A practical inflammatory blood-cell marker for cardiovascular risk stratification in psoriasis: Development of the Platelet-Leukocyte Adjusted Cardiovascular (PLAC) score
Article excerpt
by Julian A. Cortes, Shaliz Aflatooni, Andrea Ure, Gabriela Palma, Nicole Johnsen, Kimberly Smart, Yvonne Nong, April W. Armstrong Background Psoriasis is an inflammatory disease associated with atherosclerotic cardiovascular disease (ASCVD). Although blood-cell markers predict ASCVD in the general population,…
by Julian A. Cortes, Shaliz Aflatooni, Andrea Ure, Gabriela Palma, Nicole Johnsen, Kimberly Smart, Yvonne Nong, April W. Armstrong
Background Psoriasis is an inflammatory disease associated with atherosclerotic cardiovascular disease (ASCVD). Although blood-cell markers predict ASCVD in the general population, the utility of these markers in cardiovascular risk stratification in psoriasis remains unclear given heightened inflammatory burdens among these patients.
Objectives We aimed to develop a composite ASCVD risk score for psoriasis and evaluate its performance by integrating a novel inflammatory blood-cell marker with traditional cardiovascular risk factors.

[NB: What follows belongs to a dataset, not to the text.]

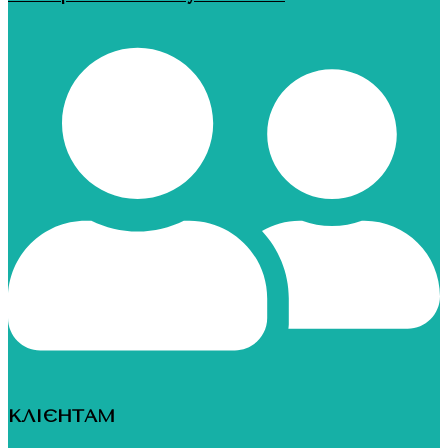
КЛІЄНТАМ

Methods We conducted a retrospective cohort study using All of Us (enrollment:May 2018-October 2023). ASCVD included acute coronary syndrome, cerebrovascular accident, or coronary artery disease. Independent predictors of ASCVD in Cox regression informed the Platelet-Leukocyte Adjusted Cardiovascular (PLAC) score, incorporating the Neutrophil-to-Platelet-to-Monocyte Ratio (NuPMoR=neutrophils/[platelets x monocytes]), age ≥ 65, male sex, hypertension, and diabetes.
Results Among 1,572 psoriasis patients (median follow-up 7.2 years), the PLAC score (AUC 0.69, 95% CI 0.65, 0.74), which incorporates NuPMoR, stratified patients into low-, medium-, and high-risk groups with corresponding 10-year ASCVD incidences of 4.9%, 11.8%, and 39.9%. Compared with the low-risk group, medium- (HR 2.27, 95% CI 1.53, 3.39) and high-risk (HR 6.40, 95% CI 3.97, 10.33) groups had significantly higher ASCVD hazard. The PLAC score demonstrated similar or numerically higher discrimination than the Framingham and PCE models in limited samples.

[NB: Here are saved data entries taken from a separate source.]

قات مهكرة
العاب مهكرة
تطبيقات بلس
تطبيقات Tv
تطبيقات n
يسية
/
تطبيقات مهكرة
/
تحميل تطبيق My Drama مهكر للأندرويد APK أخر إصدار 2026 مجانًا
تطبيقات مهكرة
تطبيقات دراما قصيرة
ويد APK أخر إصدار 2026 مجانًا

Conclusions The PLAC score is a practical, psoriasis-specific ASCVD risk tool that integrates a novel inflammatory marker with traditional risk factors. It enables clinically meaningful ASCVD risk stratification using routine laboratory values in a high-risk population and may help identify psoriasis patients warranting closer cardiovascular monitoring.